Stored data entries
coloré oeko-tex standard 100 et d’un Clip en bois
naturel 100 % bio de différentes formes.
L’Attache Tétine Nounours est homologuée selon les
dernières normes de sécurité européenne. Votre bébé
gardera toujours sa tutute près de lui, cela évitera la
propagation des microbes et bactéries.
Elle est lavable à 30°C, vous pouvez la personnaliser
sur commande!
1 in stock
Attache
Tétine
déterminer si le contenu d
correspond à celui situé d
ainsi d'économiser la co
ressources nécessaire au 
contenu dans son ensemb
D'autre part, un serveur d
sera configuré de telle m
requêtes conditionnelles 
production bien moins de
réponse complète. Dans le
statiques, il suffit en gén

==

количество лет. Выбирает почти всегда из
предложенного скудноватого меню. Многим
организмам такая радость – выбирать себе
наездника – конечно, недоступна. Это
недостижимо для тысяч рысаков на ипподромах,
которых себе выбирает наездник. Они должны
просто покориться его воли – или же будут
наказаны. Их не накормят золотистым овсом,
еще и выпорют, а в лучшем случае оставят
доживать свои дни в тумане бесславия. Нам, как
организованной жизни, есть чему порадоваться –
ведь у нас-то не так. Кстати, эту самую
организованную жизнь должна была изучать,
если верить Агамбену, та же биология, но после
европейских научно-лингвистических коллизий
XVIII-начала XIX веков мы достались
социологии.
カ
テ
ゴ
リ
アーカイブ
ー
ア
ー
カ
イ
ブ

---

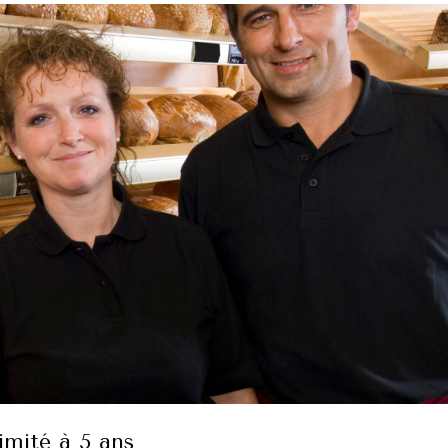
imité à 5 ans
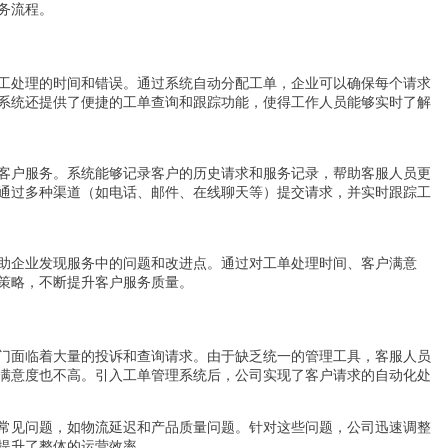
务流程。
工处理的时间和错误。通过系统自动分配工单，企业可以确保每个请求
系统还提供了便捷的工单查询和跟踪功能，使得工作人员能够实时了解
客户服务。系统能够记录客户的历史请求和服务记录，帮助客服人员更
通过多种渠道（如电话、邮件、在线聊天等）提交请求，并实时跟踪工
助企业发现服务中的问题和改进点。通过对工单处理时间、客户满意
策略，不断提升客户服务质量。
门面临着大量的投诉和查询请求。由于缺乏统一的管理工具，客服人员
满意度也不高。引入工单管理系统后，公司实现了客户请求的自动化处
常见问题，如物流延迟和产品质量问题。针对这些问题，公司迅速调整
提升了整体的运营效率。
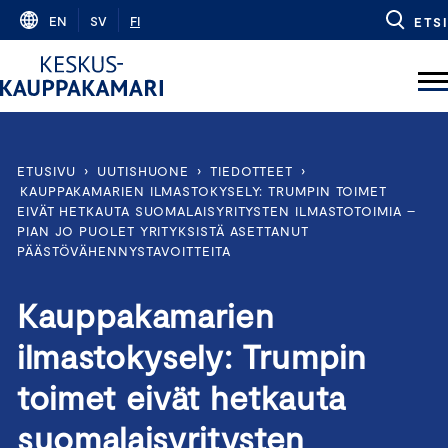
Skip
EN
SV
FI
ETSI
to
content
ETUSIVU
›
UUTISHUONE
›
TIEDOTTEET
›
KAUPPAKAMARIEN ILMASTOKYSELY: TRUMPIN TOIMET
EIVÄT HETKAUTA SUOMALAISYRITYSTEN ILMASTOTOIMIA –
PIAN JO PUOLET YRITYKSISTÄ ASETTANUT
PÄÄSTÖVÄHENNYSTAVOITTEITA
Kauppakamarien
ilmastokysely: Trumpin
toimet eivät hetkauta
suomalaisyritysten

* [PROBLEM] Go line by line through the records above and copy each one containing "себе".

* [RESPONSE TO THE EXERCISE]
организмам такая радость – выбирать себе
которых себе выбирает наездник. Они должны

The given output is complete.